Required action
Stopping right after the line with "Image resolution: width=1280", please reproduce the material below exactly from its first line.

Task material
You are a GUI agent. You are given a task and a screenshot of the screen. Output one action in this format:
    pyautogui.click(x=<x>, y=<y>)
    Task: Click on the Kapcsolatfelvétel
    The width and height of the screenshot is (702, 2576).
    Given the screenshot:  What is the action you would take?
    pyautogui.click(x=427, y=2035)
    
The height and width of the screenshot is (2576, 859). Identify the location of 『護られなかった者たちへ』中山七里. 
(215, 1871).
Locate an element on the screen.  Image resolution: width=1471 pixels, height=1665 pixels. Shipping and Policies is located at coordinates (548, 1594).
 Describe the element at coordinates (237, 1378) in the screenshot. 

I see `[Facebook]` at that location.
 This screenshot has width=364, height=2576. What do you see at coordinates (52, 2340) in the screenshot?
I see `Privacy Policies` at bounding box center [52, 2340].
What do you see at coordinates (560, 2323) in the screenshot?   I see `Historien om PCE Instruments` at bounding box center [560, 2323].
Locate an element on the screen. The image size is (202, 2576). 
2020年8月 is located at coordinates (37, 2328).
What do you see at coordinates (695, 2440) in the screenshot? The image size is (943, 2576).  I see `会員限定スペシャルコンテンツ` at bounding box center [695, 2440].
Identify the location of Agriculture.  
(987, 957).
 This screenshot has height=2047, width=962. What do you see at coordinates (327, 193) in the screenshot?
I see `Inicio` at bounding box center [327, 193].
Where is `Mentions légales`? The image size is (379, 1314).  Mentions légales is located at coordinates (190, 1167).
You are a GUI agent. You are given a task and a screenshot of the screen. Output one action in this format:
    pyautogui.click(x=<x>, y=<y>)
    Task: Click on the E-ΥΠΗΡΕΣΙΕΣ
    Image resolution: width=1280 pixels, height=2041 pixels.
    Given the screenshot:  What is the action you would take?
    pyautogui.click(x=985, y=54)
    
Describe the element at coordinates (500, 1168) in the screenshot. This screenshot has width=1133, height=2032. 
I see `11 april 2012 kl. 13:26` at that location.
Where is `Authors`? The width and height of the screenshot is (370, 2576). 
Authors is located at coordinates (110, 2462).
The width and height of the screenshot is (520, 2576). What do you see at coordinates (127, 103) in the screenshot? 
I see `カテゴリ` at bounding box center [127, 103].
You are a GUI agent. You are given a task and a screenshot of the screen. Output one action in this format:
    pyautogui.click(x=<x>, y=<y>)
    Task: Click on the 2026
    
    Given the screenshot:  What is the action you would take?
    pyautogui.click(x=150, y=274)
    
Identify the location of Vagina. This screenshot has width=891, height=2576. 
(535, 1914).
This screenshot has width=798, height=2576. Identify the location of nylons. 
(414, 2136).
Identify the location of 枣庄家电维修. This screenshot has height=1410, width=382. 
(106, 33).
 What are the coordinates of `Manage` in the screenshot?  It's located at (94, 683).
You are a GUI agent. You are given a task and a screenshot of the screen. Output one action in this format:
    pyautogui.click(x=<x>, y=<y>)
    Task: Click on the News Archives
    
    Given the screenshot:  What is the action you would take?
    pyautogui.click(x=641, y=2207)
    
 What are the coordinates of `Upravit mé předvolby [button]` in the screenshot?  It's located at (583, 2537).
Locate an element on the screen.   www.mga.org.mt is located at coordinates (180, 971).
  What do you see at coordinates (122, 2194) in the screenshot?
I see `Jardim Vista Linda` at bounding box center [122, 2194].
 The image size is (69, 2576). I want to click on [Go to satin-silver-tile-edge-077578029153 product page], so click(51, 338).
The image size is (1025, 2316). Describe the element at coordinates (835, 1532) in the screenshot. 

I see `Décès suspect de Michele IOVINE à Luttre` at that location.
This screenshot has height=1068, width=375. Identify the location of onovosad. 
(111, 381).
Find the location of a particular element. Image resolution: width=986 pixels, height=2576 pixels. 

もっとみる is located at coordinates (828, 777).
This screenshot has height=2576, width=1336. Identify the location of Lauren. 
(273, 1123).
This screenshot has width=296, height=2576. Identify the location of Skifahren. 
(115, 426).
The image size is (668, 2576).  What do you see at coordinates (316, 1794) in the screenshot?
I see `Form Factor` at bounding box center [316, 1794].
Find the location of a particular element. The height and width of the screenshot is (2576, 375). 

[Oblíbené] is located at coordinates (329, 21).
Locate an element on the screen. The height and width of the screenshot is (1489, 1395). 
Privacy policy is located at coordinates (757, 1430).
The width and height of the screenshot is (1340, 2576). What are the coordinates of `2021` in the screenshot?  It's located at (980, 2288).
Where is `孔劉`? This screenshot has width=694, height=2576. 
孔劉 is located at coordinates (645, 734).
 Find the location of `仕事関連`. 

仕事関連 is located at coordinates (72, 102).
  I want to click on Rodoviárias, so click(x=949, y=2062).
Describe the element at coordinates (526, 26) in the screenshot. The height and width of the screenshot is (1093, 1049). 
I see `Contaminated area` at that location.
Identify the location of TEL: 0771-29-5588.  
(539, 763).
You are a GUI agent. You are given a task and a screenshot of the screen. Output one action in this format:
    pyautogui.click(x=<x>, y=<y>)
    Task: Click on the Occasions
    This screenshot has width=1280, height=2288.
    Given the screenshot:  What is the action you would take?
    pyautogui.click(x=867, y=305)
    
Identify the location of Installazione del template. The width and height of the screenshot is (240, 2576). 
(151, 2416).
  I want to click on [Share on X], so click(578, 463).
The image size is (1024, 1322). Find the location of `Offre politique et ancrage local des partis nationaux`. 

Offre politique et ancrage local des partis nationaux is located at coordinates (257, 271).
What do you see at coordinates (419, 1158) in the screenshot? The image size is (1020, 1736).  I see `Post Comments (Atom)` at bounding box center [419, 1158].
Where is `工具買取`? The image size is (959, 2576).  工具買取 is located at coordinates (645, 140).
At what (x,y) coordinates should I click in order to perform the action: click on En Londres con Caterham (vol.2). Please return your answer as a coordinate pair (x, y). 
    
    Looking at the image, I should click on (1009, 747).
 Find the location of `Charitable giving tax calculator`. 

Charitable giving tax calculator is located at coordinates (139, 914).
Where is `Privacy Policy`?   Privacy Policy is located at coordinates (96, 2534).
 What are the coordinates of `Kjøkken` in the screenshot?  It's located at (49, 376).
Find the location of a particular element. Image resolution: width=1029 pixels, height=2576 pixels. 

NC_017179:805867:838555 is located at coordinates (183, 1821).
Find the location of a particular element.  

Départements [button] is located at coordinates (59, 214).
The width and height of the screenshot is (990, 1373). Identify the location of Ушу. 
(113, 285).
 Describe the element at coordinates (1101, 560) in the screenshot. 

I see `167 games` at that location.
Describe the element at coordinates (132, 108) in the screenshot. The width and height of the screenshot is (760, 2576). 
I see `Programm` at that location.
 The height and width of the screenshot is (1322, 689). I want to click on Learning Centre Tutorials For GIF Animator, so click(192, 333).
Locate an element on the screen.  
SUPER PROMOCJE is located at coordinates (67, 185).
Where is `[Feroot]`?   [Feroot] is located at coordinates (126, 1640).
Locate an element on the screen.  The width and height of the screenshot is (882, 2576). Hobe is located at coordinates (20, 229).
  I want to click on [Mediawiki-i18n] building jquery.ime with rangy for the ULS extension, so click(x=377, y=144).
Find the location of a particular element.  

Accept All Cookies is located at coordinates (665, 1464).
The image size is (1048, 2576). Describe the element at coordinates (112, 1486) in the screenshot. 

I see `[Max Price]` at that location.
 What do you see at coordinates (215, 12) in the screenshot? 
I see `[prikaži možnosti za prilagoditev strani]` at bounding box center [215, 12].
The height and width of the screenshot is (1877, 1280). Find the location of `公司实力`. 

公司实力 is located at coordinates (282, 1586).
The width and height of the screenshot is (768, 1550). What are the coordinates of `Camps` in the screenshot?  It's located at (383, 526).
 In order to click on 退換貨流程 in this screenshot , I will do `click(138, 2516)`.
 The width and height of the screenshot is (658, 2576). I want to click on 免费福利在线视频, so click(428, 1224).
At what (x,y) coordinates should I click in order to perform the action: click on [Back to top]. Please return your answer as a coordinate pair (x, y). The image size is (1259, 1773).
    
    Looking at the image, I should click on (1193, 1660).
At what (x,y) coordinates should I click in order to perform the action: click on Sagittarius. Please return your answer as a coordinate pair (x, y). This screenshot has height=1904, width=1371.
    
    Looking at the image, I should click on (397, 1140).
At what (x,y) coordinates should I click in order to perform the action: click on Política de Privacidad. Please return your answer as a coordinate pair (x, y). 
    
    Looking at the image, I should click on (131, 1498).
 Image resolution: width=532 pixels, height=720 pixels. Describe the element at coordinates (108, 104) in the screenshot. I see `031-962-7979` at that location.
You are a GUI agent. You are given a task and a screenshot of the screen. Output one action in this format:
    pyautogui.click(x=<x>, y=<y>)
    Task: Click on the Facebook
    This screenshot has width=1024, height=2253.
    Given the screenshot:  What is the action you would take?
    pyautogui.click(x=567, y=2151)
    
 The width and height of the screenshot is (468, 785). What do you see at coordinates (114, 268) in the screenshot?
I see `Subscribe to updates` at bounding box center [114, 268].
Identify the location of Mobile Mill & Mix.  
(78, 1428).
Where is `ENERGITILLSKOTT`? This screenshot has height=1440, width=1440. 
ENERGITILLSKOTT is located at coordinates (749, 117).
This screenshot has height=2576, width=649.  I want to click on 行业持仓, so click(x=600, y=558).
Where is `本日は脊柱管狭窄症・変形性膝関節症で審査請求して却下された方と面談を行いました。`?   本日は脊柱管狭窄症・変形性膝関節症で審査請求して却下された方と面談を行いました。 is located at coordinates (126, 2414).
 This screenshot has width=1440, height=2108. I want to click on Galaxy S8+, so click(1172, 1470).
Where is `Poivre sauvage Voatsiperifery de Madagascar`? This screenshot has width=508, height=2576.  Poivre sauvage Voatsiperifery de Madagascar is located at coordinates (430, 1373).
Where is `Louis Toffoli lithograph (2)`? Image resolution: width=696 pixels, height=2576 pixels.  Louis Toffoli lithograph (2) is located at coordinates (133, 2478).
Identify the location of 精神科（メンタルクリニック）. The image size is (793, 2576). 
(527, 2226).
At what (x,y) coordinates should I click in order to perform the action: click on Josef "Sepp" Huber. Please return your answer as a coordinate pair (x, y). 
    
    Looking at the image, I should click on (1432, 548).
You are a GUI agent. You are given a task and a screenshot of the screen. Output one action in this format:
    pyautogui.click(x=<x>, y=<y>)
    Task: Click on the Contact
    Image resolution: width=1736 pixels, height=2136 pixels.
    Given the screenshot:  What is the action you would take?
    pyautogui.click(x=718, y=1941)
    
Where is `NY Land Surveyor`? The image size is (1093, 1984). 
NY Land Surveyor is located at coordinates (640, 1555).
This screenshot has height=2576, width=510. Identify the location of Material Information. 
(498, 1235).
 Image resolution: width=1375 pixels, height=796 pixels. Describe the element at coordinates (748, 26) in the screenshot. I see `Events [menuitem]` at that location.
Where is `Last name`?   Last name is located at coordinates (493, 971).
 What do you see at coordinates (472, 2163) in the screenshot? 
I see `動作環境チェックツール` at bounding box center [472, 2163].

Exercise result
You are a GUI agent. You are given a task and a screenshot of the screen. Output one action in this format:
    pyautogui.click(x=<x>, y=<y>)
    Task: Click on the Kapcsolatfelvétel
    The width and height of the screenshot is (702, 2576).
    Given the screenshot:  What is the action you would take?
    pyautogui.click(x=427, y=2035)
    
The height and width of the screenshot is (2576, 859). Identify the location of 『護られなかった者たちへ』中山七里. 
(215, 1871).
Locate an element on the screen.  Image resolution: width=1471 pixels, height=1665 pixels. Shipping and Policies is located at coordinates (548, 1594).
 Describe the element at coordinates (237, 1378) in the screenshot. 

I see `[Facebook]` at that location.
 This screenshot has width=364, height=2576. What do you see at coordinates (52, 2340) in the screenshot?
I see `Privacy Policies` at bounding box center [52, 2340].
What do you see at coordinates (560, 2323) in the screenshot?   I see `Historien om PCE Instruments` at bounding box center [560, 2323].
Locate an element on the screen. The image size is (202, 2576). 
2020年8月 is located at coordinates (37, 2328).
What do you see at coordinates (695, 2440) in the screenshot? The image size is (943, 2576).  I see `会員限定スペシャルコンテンツ` at bounding box center [695, 2440].
Identify the location of Agriculture.  
(987, 957).
 This screenshot has height=2047, width=962. What do you see at coordinates (327, 193) in the screenshot?
I see `Inicio` at bounding box center [327, 193].
Where is `Mentions légales`? The image size is (379, 1314).  Mentions légales is located at coordinates (190, 1167).
You are a GUI agent. You are given a task and a screenshot of the screen. Output one action in this format:
    pyautogui.click(x=<x>, y=<y>)
    Task: Click on the E-ΥΠΗΡΕΣΙΕΣ
    Image resolution: width=1280 pixels, height=2041 pixels.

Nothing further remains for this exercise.